Avast free is nice as far as it goes. As far as full suites (eg avast Internet security, which has a recurring cost), I find ESET's solution to be the lightest (from a resources standpoint).


----------



## AvTvM (Jan 5, 2016)

A true and therefore preferred solution to the Canon lens ID problem would be forcing them via Anti-cartel legislation to at least open up that lens ID list to thirdparty lens manufacturers and assigning a block of 4-digit codes to them .. e.g. 9000 to 9999. That way every lens with Canon mount could get its own unique lens ID and be supported by Canon cameras to the extent thirdparty lens makers manage to correctly "guess" compatibility with Canon lens mount protocol and hardware requirements regarding AF system and drive, IS system, meteribg, flash distance information, etc.
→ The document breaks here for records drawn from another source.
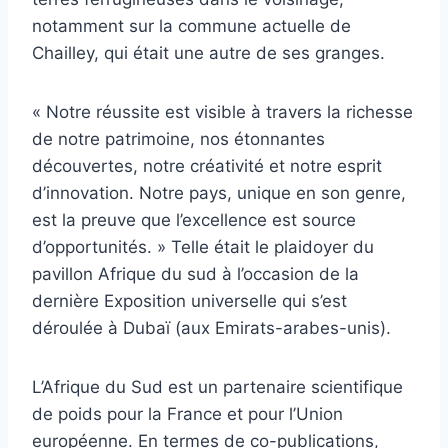
notamment sur la commune actuelle de
Chailley, qui était une autre de ses granges.
« Notre réussite est visible à travers la richesse
de notre patrimoine, nos étonnantes
découvertes, notre créativité et notre esprit
d’innovation. Notre pays, unique en son genre,
est la preuve que l’excellence est source
d’opportunités. » Telle était le plaidoyer du
pavillon Afrique du sud à l’occasion de la
dernière Exposition universelle qui s’est
déroulée à Dubaï (aux Emirats-arabes-unis).
L’Afrique du Sud est un partenaire scientifique
de poids pour la France et pour l’Union
européenne. En termes de co-publications,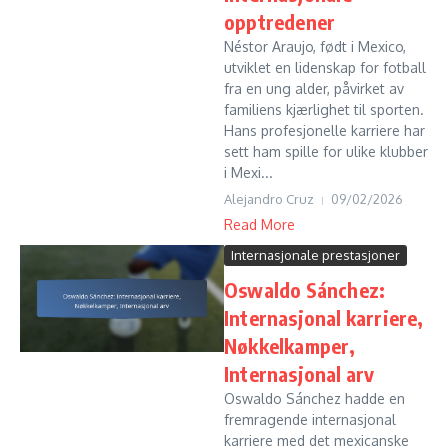
opptredener
Néstor Araujo, født i Mexico,
utviklet en lidenskap for fotball
fra en ung alder, påvirket av
familiens kjærlighet til sporten.
Hans profesjonelle karriere har
sett ham spille for ulike klubber
i Mexi...
Alejandro Cruz
09/02/2026
Read More
Internasjonale prestasjoner
Oswaldo Sánchez:
Internasjonal karriere,
Nøkkelkamper,
Internasjonal arv
Oswaldo Sánchez hadde en
fremragende internasjonal
karriere med det mexicanske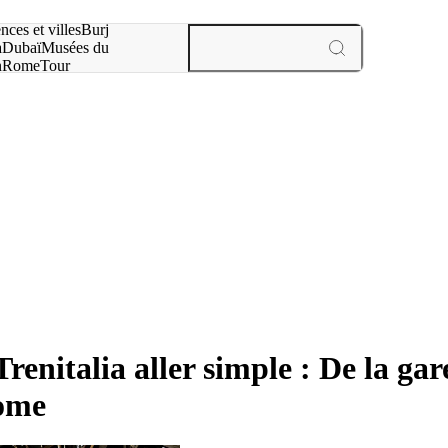
otre recherche :
nces et villes
Burj
a
Dubaï
Musées du
n
Rome
Tour
aris
expériences et villes
 Trenitalia aller simple : De la g
Rome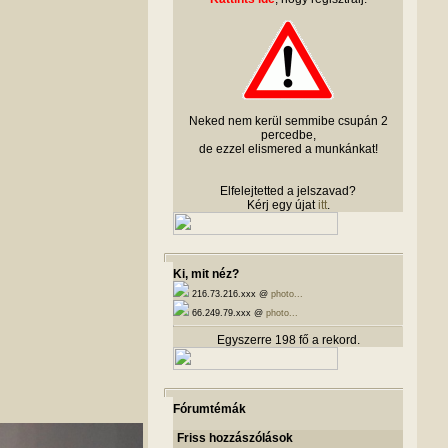
Neked nem kerül semmibe csupán 2
percedbe,
de ezzel elismered a munkánkat!
Elfelejtetted a jelszavad?
Kérj egy újat
itt
.
Ki, mit néz?
216.73.216.xxx @
photo...
66.249.79.xxx @
photo...
Egyszerre 198 fő a rekord.
Fórumtémák
Friss hozzászólások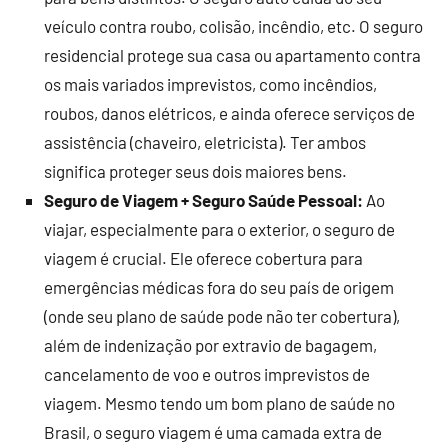
veículo contra roubo, colisão, incêndio, etc. O seguro
residencial protege sua casa ou apartamento contra
os mais variados imprevistos, como incêndios,
roubos, danos elétricos, e ainda oferece serviços de
assistência (chaveiro, eletricista). Ter ambos
significa proteger seus dois maiores bens.
Seguro de Viagem + Seguro Saúde Pessoal:
Ao
viajar, especialmente para o exterior, o seguro de
viagem é crucial. Ele oferece cobertura para
emergências médicas fora do seu país de origem
(onde seu plano de saúde pode não ter cobertura),
além de indenização por extravio de bagagem,
cancelamento de voo e outros imprevistos de
viagem. Mesmo tendo um bom plano de saúde no
Brasil, o seguro viagem é uma camada extra de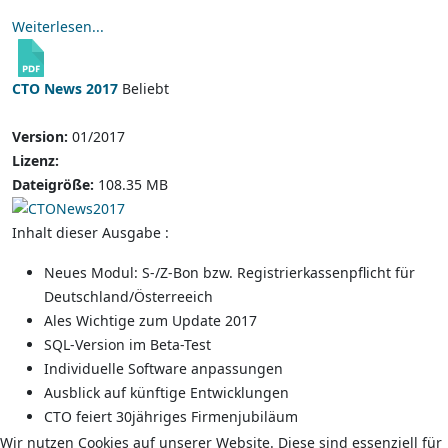
Weiterlesen...
CTO News 2017
Beliebt
Version:
01/2017
Lizenz:
Dateigröße:
108.35 MB
Inhalt dieser Ausgabe :
Neues Modul: S-/Z-Bon bzw. Registrierkassenpflicht für
Deutschland/Österreeich
Ales Wichtige zum Update 2017
SQL-Version im Beta-Test
Individuelle Software anpassungen
Ausblick auf künftige Entwicklungen
CTO feiert 30jähriges Firmenjubiläum
Wir nutzen Cookies auf unserer Website. Diese sind essenziell für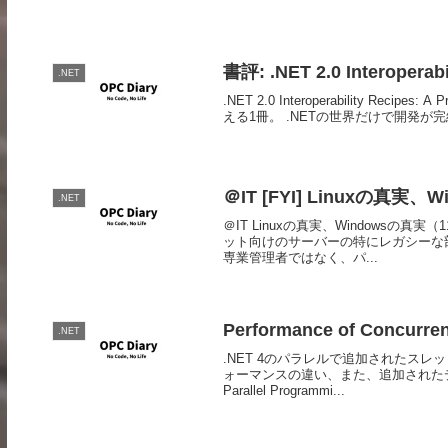
書評: .NET 2.0 Interoperabi
.NET
.NET 2.0 Interoperability Rec
える1冊。 .NETの世界だけで開発が
＠IT [FYI] Linuxの真実
.NET
＠IT Linuxの真実、Windowsの
ット向けのサーバーの特にレガシーな
専業管理者ではなく、パ...
Performance of Concurrent
.NET
.NET 4のパラレルで追加されたス
ォーマンスの違い、また、追加された
Parallel Programmi...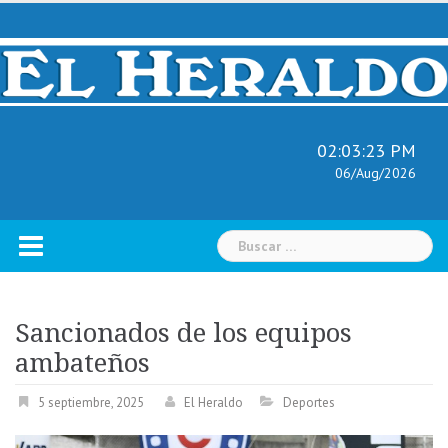
Skip
to
content
02:03:24 PM
06/Aug/2026
Buscar:
Sancionados de los equipos
ambateños
5 septiembre, 2025
El Heraldo
Deportes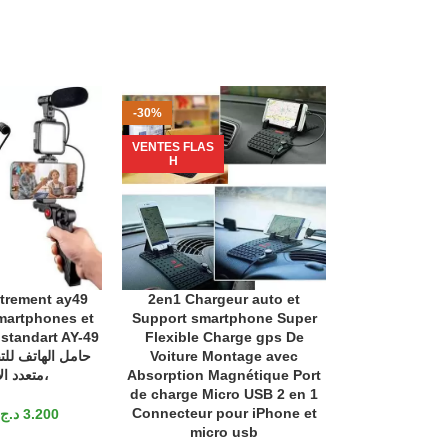
-30%
-36%
VENTES FLAS
VENTES FLAS
H
H
strement ay49
2en1 Chargeur auto et
Chargeur S
ANIER
AJOUTER AU PANIER
AJOUTER AU P
martphones et
Support smartphone Super
Compatible av
 standart AY-49
Flexible Charge gps De
حامل الهاتف للت
Voiture Montage avec
د.ج
2.200
متعدد ال
Absorption Magnétique Port
de charge Micro USB 2 en 1
Connecteur pour iPhone et
د.ج
3.200
micro usb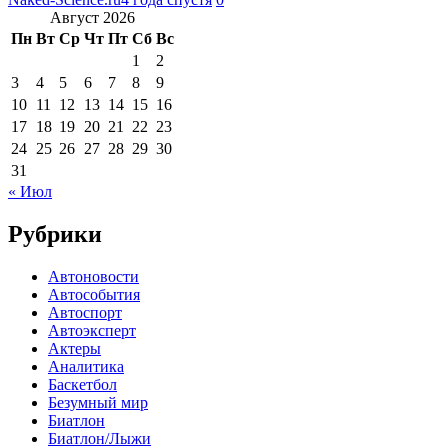
Август 2026
Пн
Вт
Ср
Чт
Пт
Сб
Вс
1
2
3
4
5
6
7
8
9
10
11
12
13
14
15
16
17
18
19
20
21
22
23
24
25
26
27
28
29
30
31
« Июл
Рубрики
Автоновости
Автособытия
Автоспорт
Автоэксперт
Актеры
Аналитика
Баскетбол
Безумный мир
Биатлон
Биатлон/Лыжи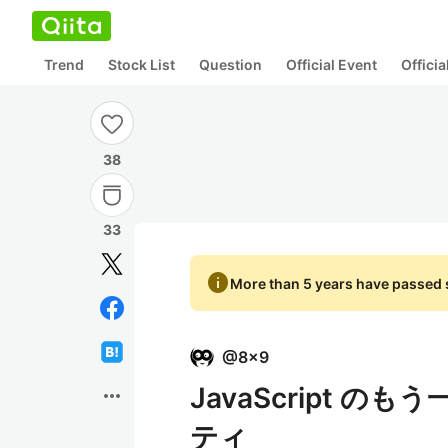
Trend
Stock List
Question
Official Event
Offici
38
33
info
More than 5 years have passed s
@
8x9
JavaScript の
more_horiz
ティ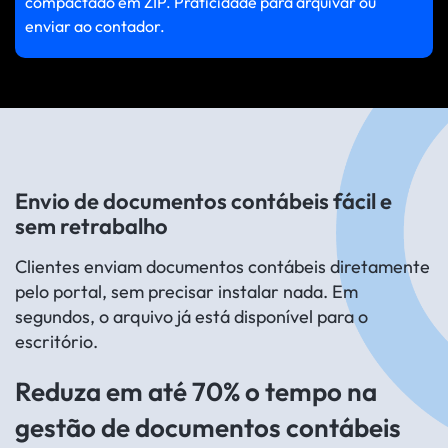
compactado em ZIP. Praticidade para arquivar ou
enviar ao contador.
Envio de documentos contábeis fácil e
sem retrabalho
Clientes enviam documentos contábeis diretamente
pelo portal, sem precisar instalar nada. Em
segundos, o arquivo já está disponível para o
escritório.
Reduza em até 70% o tempo na
gestão de documentos contábeis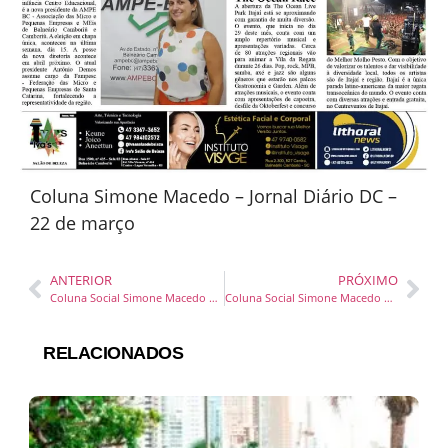
Coluna Simone Macedo – Jornal Diário DC –
22 de março
ANTERIOR
PRÓXIMO
Coluna Social Simone Macedo – Jornal Diário DC – 14 e 15 março23
Coluna Social Simone Macedo – Jornal Diário DC – 04 a 05 abril 23
RELACIONADOS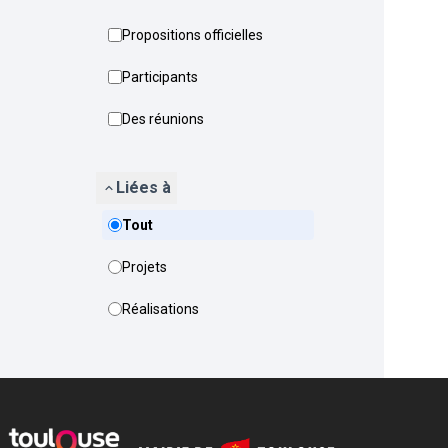
Propositions officielles
Participants
Des réunions
Liées à
Tout
Projets
Réalisations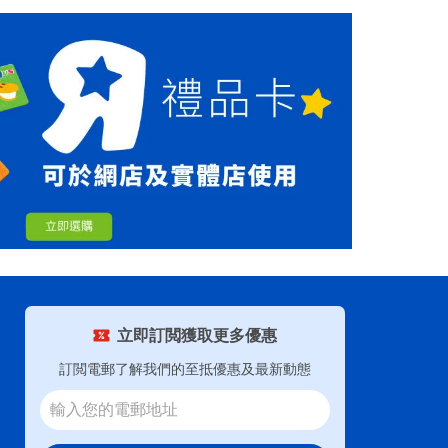
立即訂閲獲取更多優惠
訂閲電郵了解我們的至抵優惠及最新動態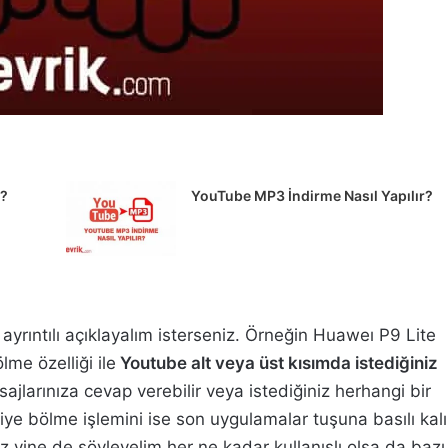
r?
YouTube MP3 İndirme Nasıl Yapılır?
 ayrıntılı açıklayalım isterseniz. Örneğin Huaweı P9 Lite
lme özelliği ile
Youtube alt veya üst kısımda istediğiniz
jlarınıza cevap verebilir veya istediğiniz herhangi bir
kiye bölme işlemini ise son uygulamalar tuşuna basılı kal
iz yine de söyleyelim her ne kadar kullanışlı olsa da bazı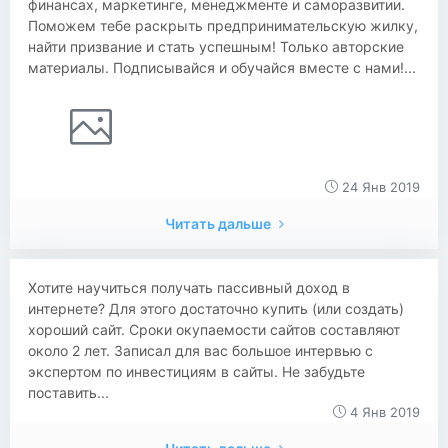
финансах, маркетинге, менеджменте и саморазвитии.
Поможем тебе раскрыть предпринимательскую жилку,
найти призвание и стать успешным! Только авторские
материалы. Подписывайся и обучайся вместе с нами!...
24 Янв 2019
Читать дальше
Хотите научиться получать пассивный доход в
интернете? Для этого достаточно купить (или создать)
хороший сайт. Сроки окупаемости сайтов составляют
около 2 лет. Записал для вас большое интервью с
экспертом по инвестициям в сайты. Не забудьте
поставить...
4 Янв 2019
Would make life easier for everybody, especially for Canon customers and create a bit more of a level playing field for anybody wanting to offer great lenses to work well with Canon cameras. Which in turn would enrich and strengthen Canon lens mount eco-system(s) ...


----------



## gmon750 (Jan 5, 2016)

3kramd5 said:


> AvTvM said:
> 
> 
> > they should be forced to reimburse CC rental fee or 50% of all PS and LR purchases between bugfix and date when the sigma 50A was launched.
> ...



Lighten-up buddy. No software company makes perfect software. No matter how much testing is done, bugs will always creep in. The level of perfection you're whining about is not possible, unless you want Adobe to wait years between releases, and charge much more money for their software.

The bug is found, it'll be updated quickly. Case closed. That's what commercial software gets you.

If you have an issue with it, by all means... use GIMP. Sounds like it's more your preference anyways.


----------



## jdavidse (Jan 5, 2016)

Come on CR, you just now noticed this? I've known since the day I bought my Sigma 50, as I'm sure everyone else who owns it has. It is annoying but I'm glad it's finally getting some press, I suppose.


----------



## kten (Jan 5, 2016)

fwiw I've known since day one too since it is clearly shown in bridge. Don't blame sigma et al for wrong ID's like it is hard to get right since CaptureOne has reported it just fine for me and presume other none adobe stuff does too so I think it is adobe at fault here. 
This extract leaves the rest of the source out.